What is supported β€” and what is not yet claimed

A credible case study distinguishes observed facts, product capability and future hypotheses. The evidence level is deliberately explicit.

Live operational use

Corexa has been used in a specialist service-business environment for approximately six months.

Real workflow scope

The operating scope includes machine records, jobs, technicians, parts, quotes, invoices and accounting-related workflows.

Real edge cases

Operational use has surfaced practical issues involving completion quality, inventory integrity, customer visibility and follow-up work.

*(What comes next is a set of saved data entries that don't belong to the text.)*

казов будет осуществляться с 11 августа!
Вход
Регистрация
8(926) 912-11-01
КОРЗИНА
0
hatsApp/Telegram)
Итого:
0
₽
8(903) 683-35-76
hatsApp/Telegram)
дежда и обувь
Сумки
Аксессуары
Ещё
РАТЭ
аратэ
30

Product iteration from use

The platform has been refined around observed service workflows rather than only a conceptual specification.

Not yet claimed

This case study does not claim a percentage reduction in administration, downtime or invoice delays because a controlled baseline has not yet been completed. It also does not use a fabricated customer quotation.

Measurement plan

Completion-to-invoice readiness

Evidence source
Job status timestamps and invoice creation records
Credible reporting
Median hours before and after a defined measurement date.

Clarification rate

Evidence source
Calls or messages linked to completed jobs
Credible reporting
Percentage of completed jobs requiring technician follow-up.

Part capture completeness

Evidence source
Job parts, invoice lines and stock movements
Credible reporting
Percentage of installed parts recorded consistently across all three records.

Follow-up visibility

Evidence source
Return visits, awaiting-parts jobs and deferred recommendations
Credible reporting
Count and age of unresolved follow-up items.

History lookup time

Evidence source
Timed staff task using the same sample machines
Credible reporting
Median time to locate the last service, part and technician finding.

β€œEvery service visit should strengthen the machine record, not disappear into another isolated job.”

Corexa case-study principle β€” not presented as a customer testimonial.

04 / Visual proof and rollout

Show the workflow, then verify the outcome

Visual credibility comes from real screens with precise captions. Each image should identify the user, the workflow stage and the evidence it proves.

1

Evidence baseline

Select a 30-day sample and record completion quality, invoice readiness, part capture and unresolved follow-up.

2

Controlled measurement

Apply a consistent Corexa workflow and report the same measures weekly for 8–12 weeks.

3

Publish verified outcomes

Add named approval, actual screenshots, an approved quotation and measured before-and-after results.

Build the publishable proof layer

The operating story is credible today. The next proof layer is a defined baseline, timestamp-derived metrics, live interface screenshots and an approved operator quotation.